The Vapor-X is a pretty stunning first effort. It's not perfect, but it does have some nice design features such as the way the fans are mounted. Yes fans, plural.

The Vapor-X comes fitted with a pair of 120mm fans. And if you like your CPU coolers to come with a bit of bling, you're in luck - not only are the fans lit by blue LEDs, but so is the Vapor-X branding on top of the cooler and the detailing pin stripes.

Vapour-ware

The name tells you all you need to know about how the cooler works - Sapphire's vapour chamber technology is at the heart of the most efficiently chilled graphics cards out there.

The Vapor-X uses a vapour chamber contact plate directly on top of the CPU, with the heat being passed through four 7mm copper heat pipes.

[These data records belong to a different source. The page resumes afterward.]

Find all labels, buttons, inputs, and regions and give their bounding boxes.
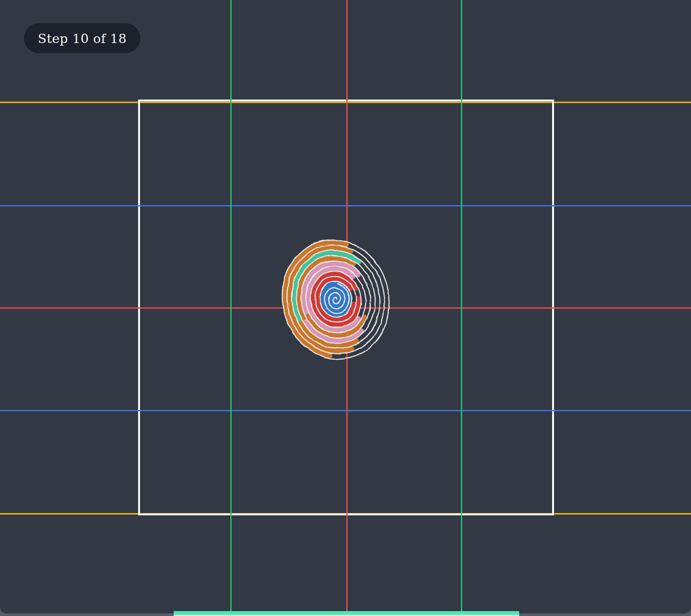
fingerprint-design xyxy=(270,228,402,370)
scene-svg xyxy=(0,0,691,613)
step-badge: Step 10 of 18 xyxy=(24,23,140,53)
progress-bar xyxy=(174,611,519,616)
embroidery-canvas: Step 10 of 18 xyxy=(0,0,691,613)
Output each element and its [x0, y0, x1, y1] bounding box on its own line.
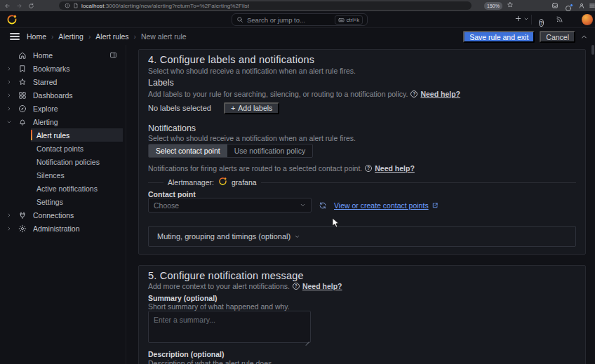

These pass through a second block sitting on top of the chamber, before passing through the large aluminium cooling matrix. That's the part cooled by the pair of 120mm fans placed on the front and back of the matrix in a push/ pull arrangement.

Also built into the top of block are the screw mounts for fixing the cooler to the mounting adaptor on the motherboard. The PWM 120mm fans themselves are branded Vapor-X, and spin between 495 and 2,200rpm. At maximum revs they produce 77CFM of airflow each. They're very quiet at lower revs, and even at peak levels (at stock CPU speed at least) they remain relatively demure thanks to their sleeve bearings.

A quick word on the large shrouded fan mounts that hold the fans in place: they're excellent. The fan mounts clip in place so easily, you wonder why anybody bothers with wire mounts. It's a good job they're so easy to remove, as they need to come off so you can screw the cooler in place.

Benchmarks

Idle CPU performance
3770K @ 3.5GHz: Degrees centigrade: Lower is better

SAPPHIRE VAPOR-X: 25
ARCTIC COOLING FREEZER I30: 22
TITAN FENRIR SIBERIA EDITION: 26

100% load CPU performance
3770K @ 3.5GHz: Degrees centigrade: Lower is better
SAPPHIRE VAPOR-X: 58
ARCTIC COOLING FREEZER I30: 58
TITAN FENRIR SIBERIA EDITION: 60

Peak to idle performance
3770K @ 3.5GHz: Seconds: Faster is better

SAPPHIRE VAPOR-X: 45
ARCTIC COOLING FREEZER I30: 119
TITAN FENRIR SIBERIA EDITION: 61

The Vapor-X performed well in our tests too, keeping the i7-3770K nice and cool at idle. At peak CPU usage it's one of the best coolers we've seen lately, and keeps very quiet too.

The same can't be said when the overclocked CPU is loaded to 100 per cent though, as the fans roared into life - funnily enough, very much like a graphics card cooler! They quickly settled at a lower, but still audible, noise as they went about keeping our overclocked CPU at a steady 88°C.

For a first go at a CPU cooler, the Vapor-X is impressive, but with Sapphire's expertise in keeping GPUs cool that shouldn't come as a great surprise. It kept our i7-3770K cool at stock and peak speeds, and it was very quiet when doing so. Overclocked it was a different story as the fans became very noticeable, so perhaps a little more profiling of the fans may be in order.

It's a well made unit with the usual Sapphire build quality, and whoever came up with the fan mounts really deserves a pat on the back.